Well, Yanukovych ran after the Russians and asked for a gas discount. And for him — only after joining the Customs Union it may have been. Money for the chairs in the morning, the chairs to be delivered at night. And this is the way. And it seemed to the Kremlin that they had given Ukraine a chess fork. And it seemed to the Kremlin that they had given Ukraine a chess fork. And yes, they even managed to checkmate Yanukovych.. Masterful. Grandmaster style. But unlike chess, the game did not end there, but as it turned out, it had just begun. For the goals in chess may have corresponded to an understanding of geopolitics in the times of empires and kingdoms, but they have nothing to do with politics in an age when it is not about dependence and independence, but interdependence.

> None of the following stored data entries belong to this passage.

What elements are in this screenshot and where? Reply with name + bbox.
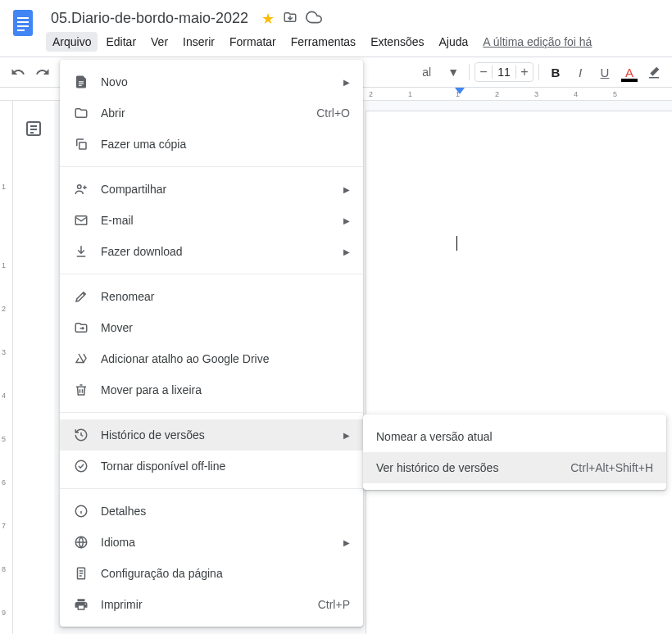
trash-icon [73, 382, 89, 398]
drive-shortcut-icon [73, 351, 89, 367]
svg-rect-2 [17, 21, 29, 23]
svg-rect-3 [17, 25, 29, 27]
indent-marker-icon[interactable] [455, 88, 465, 97]
menu-item-download[interactable]: Fazer download ▶ [60, 236, 363, 267]
separator [469, 64, 470, 80]
chevron-right-icon: ▶ [343, 216, 350, 225]
menu-formatar[interactable]: Formatar [223, 32, 283, 52]
menu-inserir[interactable]: Inserir [176, 32, 221, 52]
menu-item-fazer-copia[interactable]: Fazer uma cópia [60, 129, 363, 160]
submenu-item-ver-historico[interactable]: Ver histórico de versões Ctrl+Alt+Shift+… [363, 452, 666, 483]
chevron-right-icon: ▶ [343, 78, 350, 87]
chevron-right-icon: ▶ [343, 538, 350, 547]
history-icon [73, 427, 89, 443]
menu-item-config-pagina[interactable]: Configuração da página [60, 558, 363, 589]
font-size-decrease[interactable]: − [475, 65, 492, 79]
cloud-status-icon[interactable] [306, 9, 322, 29]
highlight-button[interactable] [642, 61, 665, 84]
info-icon [73, 503, 89, 519]
menu-item-imprimir[interactable]: Imprimir Ctrl+P [60, 589, 363, 620]
svg-rect-1 [17, 17, 29, 19]
svg-point-17 [75, 460, 87, 472]
menu-item-email[interactable]: E-mail ▶ [60, 205, 363, 236]
vertical-ruler[interactable]: 1 1 2 3 4 5 6 7 8 9 10 11 12 [0, 101, 13, 634]
menu-item-detalhes[interactable]: Detalhes [60, 496, 363, 527]
move-icon [73, 319, 89, 336]
svg-point-13 [78, 185, 82, 189]
text-cursor [456, 236, 457, 251]
document-title[interactable]: 05.Diario-de-bordo-maio-2022 [46, 8, 253, 29]
menu-item-mover[interactable]: Mover [60, 312, 363, 343]
chevron-right-icon: ▶ [343, 431, 350, 440]
menu-item-renomear[interactable]: Renomear [60, 281, 363, 312]
text-color-button[interactable]: A [618, 61, 641, 84]
svg-rect-9 [79, 81, 84, 82]
bold-button[interactable]: B [544, 61, 567, 84]
document-outline-icon[interactable] [24, 119, 43, 634]
submenu-item-nomear-versao[interactable]: Nomear a versão atual [363, 421, 666, 452]
star-icon[interactable]: ★ [261, 10, 275, 28]
language-icon [73, 534, 89, 550]
chevron-right-icon: ▶ [343, 185, 350, 194]
offline-icon [73, 458, 89, 474]
menu-item-novo[interactable]: Novo ▶ [60, 66, 363, 97]
copy-icon [73, 136, 89, 152]
font-size-increase[interactable]: + [516, 65, 533, 79]
print-icon [73, 596, 89, 613]
menu-item-offline[interactable]: Tornar disponível off-line [60, 451, 363, 482]
menu-extensoes[interactable]: Extensões [364, 32, 430, 52]
svg-rect-10 [79, 84, 84, 84]
email-icon [73, 212, 89, 229]
download-icon [73, 243, 89, 260]
svg-rect-12 [79, 143, 86, 149]
file-menu-dropdown: Novo ▶ Abrir Ctrl+O Fazer uma cópia Comp… [60, 60, 363, 627]
menu-item-adicionar-atalho[interactable]: Adicionar atalho ao Google Drive [60, 343, 363, 374]
menu-ajuda[interactable]: Ajuda [433, 32, 475, 52]
page[interactable] [366, 111, 672, 634]
font-size-input[interactable]: 11 [492, 66, 516, 79]
menu-editar[interactable]: Editar [99, 32, 143, 52]
chevron-right-icon: ▶ [343, 247, 350, 256]
redo-button[interactable] [31, 61, 54, 84]
version-history-submenu: Nomear a versão atual Ver histórico de v… [363, 414, 666, 490]
move-to-folder-icon[interactable] [283, 10, 297, 28]
page-setup-icon [73, 565, 89, 582]
menu-item-compartilhar[interactable]: Compartilhar ▶ [60, 174, 363, 205]
svg-rect-11 [79, 85, 82, 86]
undo-button[interactable] [7, 61, 30, 84]
menubar: Arquivo Editar Ver Inserir Formatar Ferr… [46, 30, 672, 53]
menu-item-idioma[interactable]: Idioma ▶ [60, 527, 363, 558]
last-edit-link[interactable]: A última edição foi há [476, 32, 598, 52]
separator [538, 64, 539, 80]
underline-button[interactable]: U [593, 61, 616, 84]
menu-ferramentas[interactable]: Ferramentas [284, 32, 362, 52]
menu-item-historico-versoes[interactable]: Histórico de versões ▶ [60, 419, 363, 451]
share-icon [73, 181, 89, 197]
svg-rect-4 [17, 29, 25, 31]
menu-ver[interactable]: Ver [144, 32, 175, 52]
divider [60, 488, 363, 489]
rename-icon [73, 288, 89, 305]
menu-item-abrir[interactable]: Abrir Ctrl+O [60, 97, 363, 129]
docs-logo[interactable] [7, 7, 39, 39]
font-family-select[interactable]: al ▼ [417, 66, 464, 79]
italic-button[interactable]: I [569, 61, 592, 84]
font-size-group: − 11 + [474, 62, 534, 82]
divider [60, 166, 363, 167]
menu-arquivo[interactable]: Arquivo [46, 32, 98, 52]
folder-icon [73, 105, 89, 121]
divider [60, 412, 363, 413]
menu-item-lixeira[interactable]: Mover para a lixeira [60, 374, 363, 405]
document-icon [73, 74, 89, 90]
divider [60, 274, 363, 274]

This is precisely the mistake that Moscow repeats time after time. Remember how they staggered Poroshenko? Zelensky, who defeated him, turned out to be many times worse. Moscow, having lost the Nord Stream 2 project, decided to play with its muscles in Ukraine — it found itself not just in isolation, but actually in a state of war with the NATO bloc. At the same time, the former goals pushing the Kremlin to pressure Kiev — the restoration of the former (Soviet) model of economic cooperation within the post-Soviet space, making our post-Soviet continuum a stronger player in the global world — have lost all meaningfulness. The devastation that the war has wrought on the Ukrainian economy makes integration pointless. From the economic tiger that Ukraine was in the past decade, it has become a burden for whoever ends up running it. At the same time, it is no longer able to exist on its own.
But Putin has improved his negotiating position again. Grain deal disruption will drive up prices in the West. Liberal governments will lose popularity by ceding power to right-wingers. And the Kremlin somehow thinks that this will improve Russia’s position in relations with the West. Just what made them think that? The right-wingers are always more hawkish when it comes to geopolitics.
And this is axiomatic, directly derived from the essence of the ideology of nationalism. And Russia seems to have experience — Donald Trump, whose rise to power in the U.S. was once welcomed (and possibly facilitated) by the Kremlin, was the first to start supplying lethal weapons to Ukraine. That is, to arm the AFU with the latest Western military equipment and train them to use it. And the rise of the right-wing to power in Poland in 2016 ensured the creation of a Ukraine-NATO military hub. Except that in Russia they never recognise it. Which means they will continue to play the same right-wing geopolitics game. And lose, despite the illusion of constant tactical military and political victories, which are not victories at all, due to false goal-setting.